O dirigente líbio Muamar Kadhafi voltou a discursar nesta quarta-feira, durante uma cerimônia pública em Trípoli, quando negou que existam rebeliões em seu país, acusou a Al-Qaeda pelos distúrbios e descartou deixar o poder, uma vez que não possui "poder de verdade". Ele também ameaçou que haverá milhares de mortos em caso de intervenção estrangeira em seu país.
Mas pediu que a ONU envie uma missão de verificação a seu país e prometeu: "Combateremos até o último homem e a última mulher". Kadhafi afirmou que o objetivo da Al-Qaeda é controlar a terra da Líbia e seu petróleo. "Células adormecidas da Al-Qaeda, seus elementos, se infiltraram gradualmente... Eles acreditam que o mundo é deles, lutam em qualquer lugar, os serviços de inteligência os conhecem pelo nome", acusou o líder líbio a uma atenta audiência.

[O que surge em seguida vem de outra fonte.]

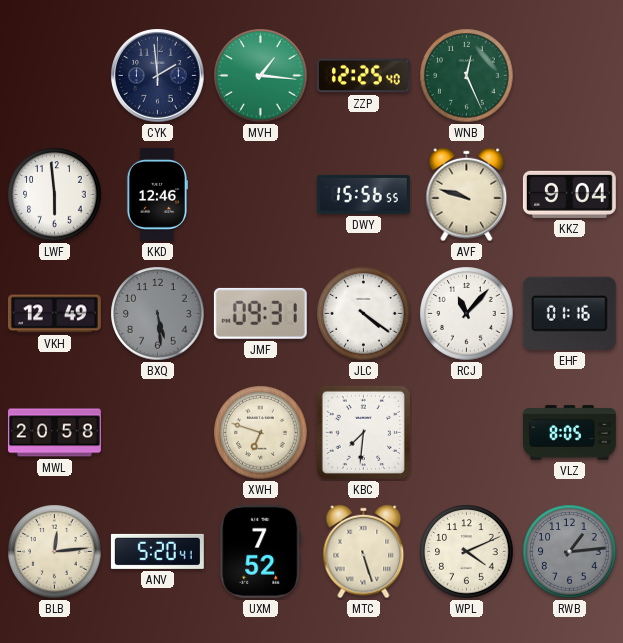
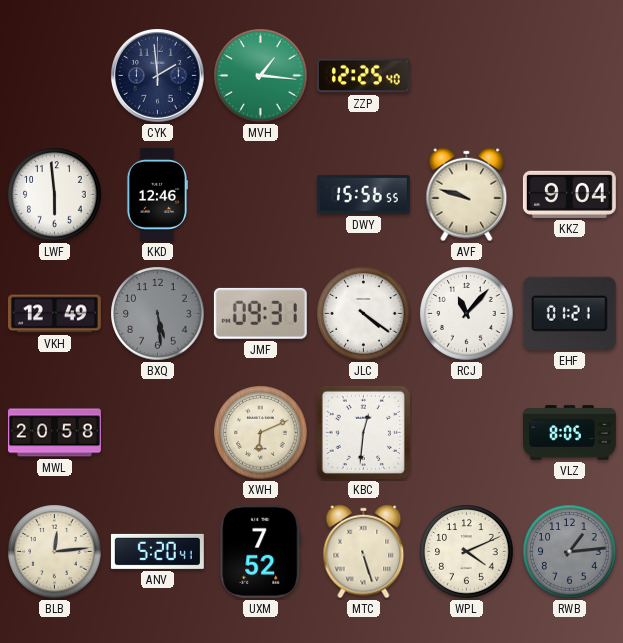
WNB: 12:26 -> none
EHF: 01:16 -> 01:21
XWH: 6:48 -> 6:11
KBC: 7:31 -> 12:31
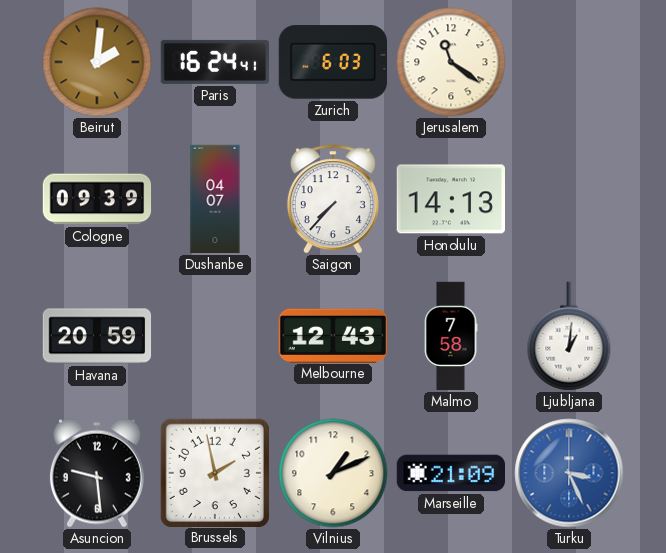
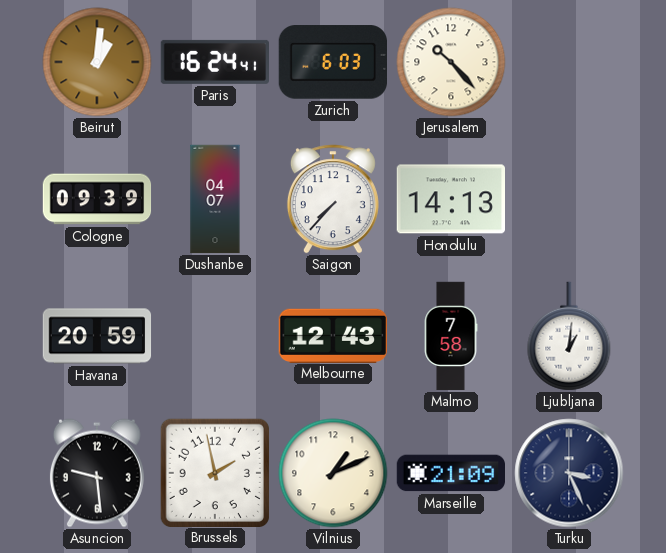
Beirut: 2:01 -> 1:01
Jerusalem: 11:21 -> 10:23
Turku dial: blue -> navy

"Começou de repente na cidade de Al-Baida... As células adormecidas receberam ordens de atacar o batalhão... e roubaram as armas das delegacias", contou Kadhafi. "As mulheres fugiram... havia balas para todo lado. Foi a mesma situação em Benghazi", afirmou, referindo-se à cidade do leste sob controle das forças rebeldes. "Não há demonstrações pacíficas na Líbia. Se houvesse, por que os estrangeiros estão fugindo, as embaixadas estão fechando em Trípoli, funcionários de companhias petroleiras estão fugindo do deserto?", questionou.

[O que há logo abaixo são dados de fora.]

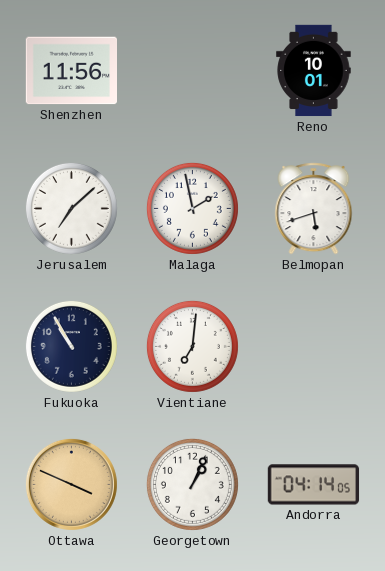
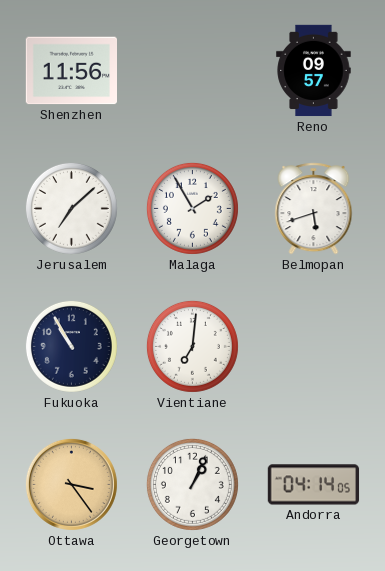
Reno: 10:01 -> 09:57
Malaga: 1:58 -> 1:55
Ottawa: 3:49 -> 3:24
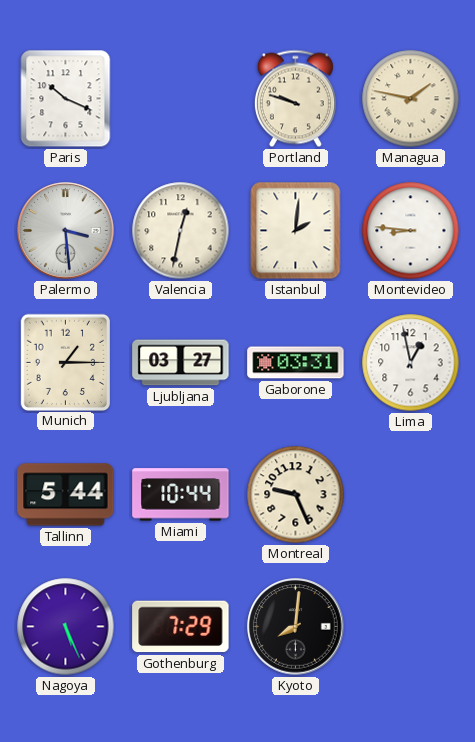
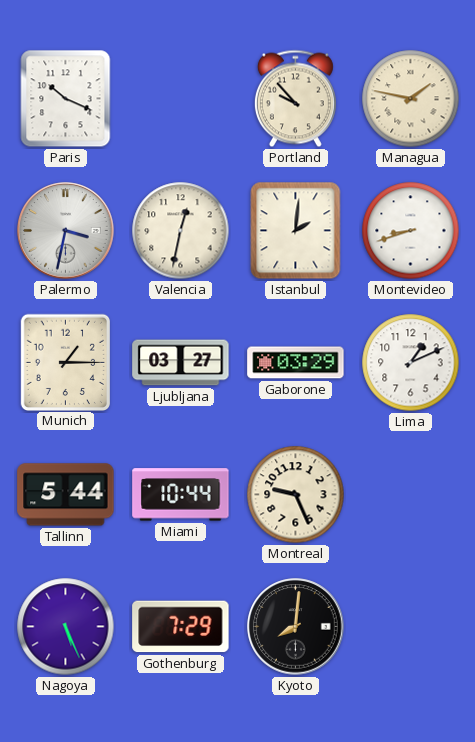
Portland: 9:48 -> 9:53
Palermo: 3:29 -> 3:32
Montevideo: 8:46 -> 8:42
Gaborone: 03:31 -> 03:29
Lima: 12:58 -> 1:11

A respeito da indústria do petróleo, afirmou que as companhias petroleiras estão amedrontadas e a produção parou. "A produção de petróleo está em seu menor nível", afirmou. "A conspiração se tornou clara", disse ainda. O líder líbio ameaçou substituir as companhias petroleiras ocidentais que operam em seu país por sociedades da Índia e China. "Morreremos todos para defender o petróleo, e aqueles que ameaçarem nosso petróleo devem compreender isso", afirmou em seu discurso em Trípoli. "Estamos dispostos a fazer vir companhias indianas ou chineas no lugar das
firmas ocidentais", acrescentou. Kadhafi também disse que a produção petroleira do país se encontra em seu nível mais baixo por causa da saída dos funcionários estrangeiros das companhias petroleiras depois do início da rebelião.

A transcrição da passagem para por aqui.